Surgery for anterior cervical discectomy is performed with the patient lying on his or her back. A small incision is made in the front of the neck, to one side (Fig. 3).
Exposure and removal of the herniated disc
After fat and muscle are pulled aside with a retractor, the disc is exposed between the vertebrae. An operating microscope may be used as part of the disc is removed with a forcep (Fig. 4).
Specialized instruments or a surgical drill may be used to enlarge the disc space (Fig. 5). This will help the surgeon to empty the disc space fully and relieve any pressure on the nerve or spinal cord from bone spurs or the ruptured disc.
Placement of the bone graft
If your surgeon has chosen to use a bone graft, it will be placed in the disc space to help fuse the vertebrae it lies between (Fig. 6). Any of several graft shapes may be used.
The operation is completed when the neck incision is closed in several layers (Fig. 7). Unless dissolving suture material is used, the skin sutures (stitches) or staples will have to be removed after the incision has healed.
Certain risks must be considered with any surgery.

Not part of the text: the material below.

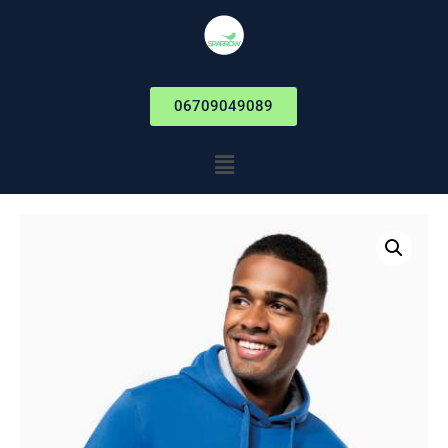
06709049089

Although every precaution will be taken to avoid complications, among the most common risks possible with surgery are: infection, excessive bleeding (hemorrhage), and an adverse reaction to anesthesia.
Other risks possible with anterior cervical discectomy include: stroke; injury to the recurrent laryngeal nerve, which causes hoarseness and may or may not be permanent; and injury to the involved nerve root(s) or the spinal cord, both of which can cause varying types and degrees of paralysis.
Clinical experience and scientific calculation indicate that, in general, surgical risks are limited; however, surgery remains a human effort. Unforeseen circumstances can complicate any surgical procedure and lead to serious or even life-threatening situations. Although such complications are infrequent, you and your family should feel free to discuss the question of risk with your physician.